What needs to be done:
Starting at the line with "IS 자료 제공) 원시자료를 공개하고 있습니다. 본 사업을" and going on through the line with "Angriffe in Region Kiew", reproduce each line in the records below exactly and nothing more.

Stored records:
◇ ◇ ◇ ◇

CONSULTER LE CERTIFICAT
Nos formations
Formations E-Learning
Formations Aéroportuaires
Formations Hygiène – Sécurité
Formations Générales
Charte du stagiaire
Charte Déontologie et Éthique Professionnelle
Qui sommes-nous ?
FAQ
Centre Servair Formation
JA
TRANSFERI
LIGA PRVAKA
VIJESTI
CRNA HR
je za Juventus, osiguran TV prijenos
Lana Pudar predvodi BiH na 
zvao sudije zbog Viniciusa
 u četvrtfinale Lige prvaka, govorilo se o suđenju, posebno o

◇ ◇ ◇ ◇

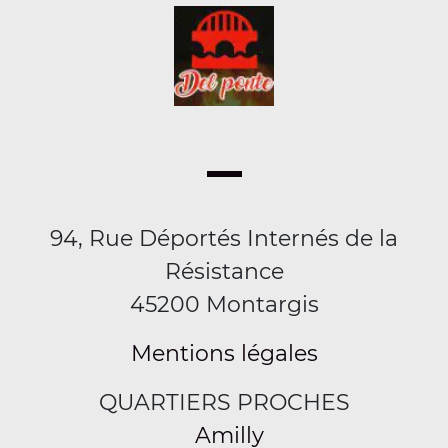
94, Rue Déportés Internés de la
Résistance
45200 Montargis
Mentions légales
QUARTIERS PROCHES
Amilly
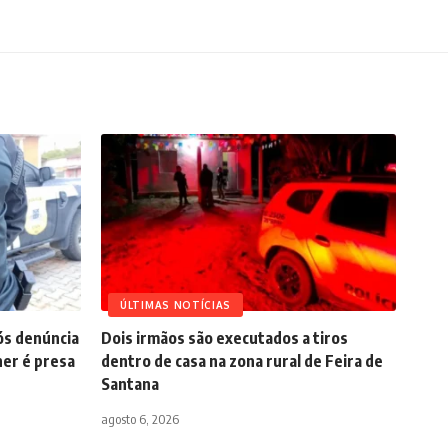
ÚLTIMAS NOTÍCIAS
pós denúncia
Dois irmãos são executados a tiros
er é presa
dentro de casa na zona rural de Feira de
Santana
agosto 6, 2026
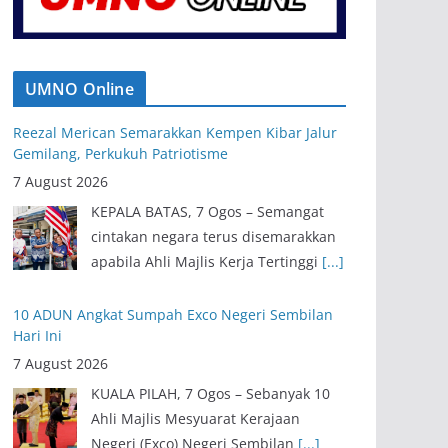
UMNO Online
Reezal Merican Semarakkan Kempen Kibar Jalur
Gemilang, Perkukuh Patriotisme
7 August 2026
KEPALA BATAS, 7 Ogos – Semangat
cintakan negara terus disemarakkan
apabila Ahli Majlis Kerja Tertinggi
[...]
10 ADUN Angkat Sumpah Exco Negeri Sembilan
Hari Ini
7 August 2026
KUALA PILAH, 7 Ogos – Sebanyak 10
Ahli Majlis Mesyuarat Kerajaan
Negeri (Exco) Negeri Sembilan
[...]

◇ ◇ ◇ ◇

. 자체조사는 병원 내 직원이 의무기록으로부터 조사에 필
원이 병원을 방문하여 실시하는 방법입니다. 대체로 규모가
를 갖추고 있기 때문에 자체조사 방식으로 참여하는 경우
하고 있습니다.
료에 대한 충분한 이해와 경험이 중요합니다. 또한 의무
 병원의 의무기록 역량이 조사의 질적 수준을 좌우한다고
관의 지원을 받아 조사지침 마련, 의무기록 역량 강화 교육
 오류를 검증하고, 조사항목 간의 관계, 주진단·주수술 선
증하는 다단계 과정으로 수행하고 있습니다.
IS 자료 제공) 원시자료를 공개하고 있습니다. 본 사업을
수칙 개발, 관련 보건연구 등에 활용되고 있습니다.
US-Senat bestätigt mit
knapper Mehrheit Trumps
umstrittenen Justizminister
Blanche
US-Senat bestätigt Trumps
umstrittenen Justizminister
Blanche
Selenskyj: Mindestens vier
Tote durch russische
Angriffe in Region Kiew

◇ ◇ ◇ ◇

Problem solution:
IS 자료 제공) 원시자료를 공개하고 있습니다. 본 사업을
수칙 개발, 관련 보건연구 등에 활용되고 있습니다.
US-Senat bestätigt mit
knapper Mehrheit Trumps
umstrittenen Justizminister
Blanche
US-Senat bestätigt Trumps
umstrittenen Justizminister
Blanche
Selenskyj: Mindestens vier
Tote durch russische
Angriffe in Region Kiew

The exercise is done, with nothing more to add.